Highlighting that this embargo which is made in the U.S., the center of democracy and freedom, cannot be accepted, the statement also indicated that this is not a domestic problem but a big, international problem, as was mentioned in the notices.
"The unreasonable blockade on the issues that can be overcome through cooperation easily prompted us to think differently on the issue," the statement read, adding that these blockages, which are still being done despite it being a year since the incident took place, cannot prevent the struggle over democracy from being told.
Last week, MUSIAD revealed a written statement, announcing that the foreign branch offices of the association will make several activities on the anniversary of the July 15. The statement also indicated that there will be several conferences, ceremonies in mosques for those who were killed and advertisements on TV's and newspapers that condemn the incident.
Germany also banned a commemoration event for the July 15 coup attempt that was scheduled for July 10 in Hamburg. The cancellation was based on the insufficiency of parking lots and security concerns, while at the same time allowing pro-PKK events and Turkish opposition officials to stage rallies against the referendum.
The Dutch cabinet last week declared that Deputy Prime Minister Tuğrul Türkeş would not be welcome to travel to the Netherlands for a ceremony among Turkish expatriates commemorating last year's failed coup.

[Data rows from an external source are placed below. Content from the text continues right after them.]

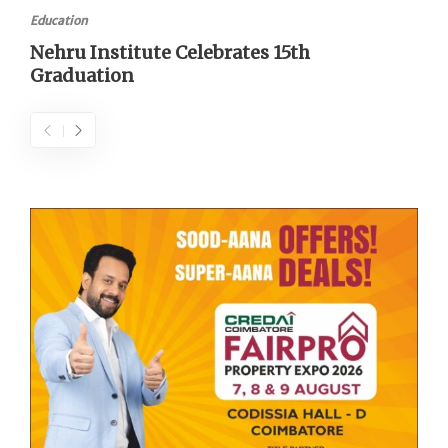
Education
Nehru Institute Celebrates 15th
Graduation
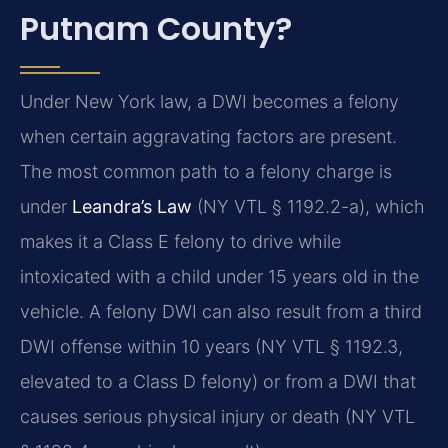
Putnam County?
Under New York law, a DWI becomes a felony
when certain aggravating factors are present.
The most common path to a felony charge is
under
Leandra’s Law
(NY VTL § 1192.2-a), which
makes it a Class E felony to drive while
intoxicated with a child under 15 years old in the
vehicle. A felony DWI can also result from a third
DWI offense within 10 years (NY VTL § 1192.3,
elevated to a Class D felony) or from a DWI that
causes serious physical injury or death (NY VTL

American authorities have yet to take steps to extradite fugitive FETÖ leader Fetullah Gülen, who has lived in self-imposed exile since 1999 in the foothills of the Pocono Mountains in Pennsylvania.

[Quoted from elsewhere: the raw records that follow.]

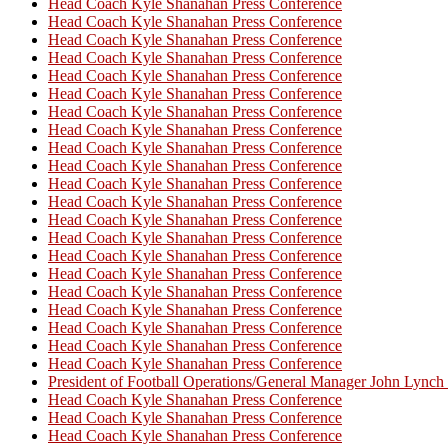
Head Coach Kyle Shanahan Press Conference
Head Coach Kyle Shanahan Press Conference
Head Coach Kyle Shanahan Press Conference
Head Coach Kyle Shanahan Press Conference
Head Coach Kyle Shanahan Press Conference
Head Coach Kyle Shanahan Press Conference
Head Coach Kyle Shanahan Press Conference
Head Coach Kyle Shanahan Press Conference
Head Coach Kyle Shanahan Press Conference
Head Coach Kyle Shanahan Press Conference
Head Coach Kyle Shanahan Press Conference
Head Coach Kyle Shanahan Press Conference
Head Coach Kyle Shanahan Press Conference
Head Coach Kyle Shanahan Press Conference
Head Coach Kyle Shanahan Press Conference
Head Coach Kyle Shanahan Press Conference
Head Coach Kyle Shanahan Press Conference
Head Coach Kyle Shanahan Press Conference
Head Coach Kyle Shanahan Press Conference
Head Coach Kyle Shanahan Press Conference
Head Coach Kyle Shanahan Press Conference
President of Football Operations/General Manager John Lync
Head Coach Kyle Shanahan Press Conference
Head Coach Kyle Shanahan Press Conference
Head Coach Kyle Shanahan Press Conference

Despite Ankara sending "85 boxes of concrete evidence" to U.S. judiciary officials on Gülen and his network's culpability in last year's botched coup, according to statements by President Recep Tayyip Erdoğan and other officials, no steps have been taken to bring him to justice.
July 15, 2016 marked the day Gülenist militants embedded in the ranks of Turkish military attempted to stage a coup against President Erdoğan and his democratically elected government. As a result of the failed attempt, 249 people died and over 2,500 people were wounded.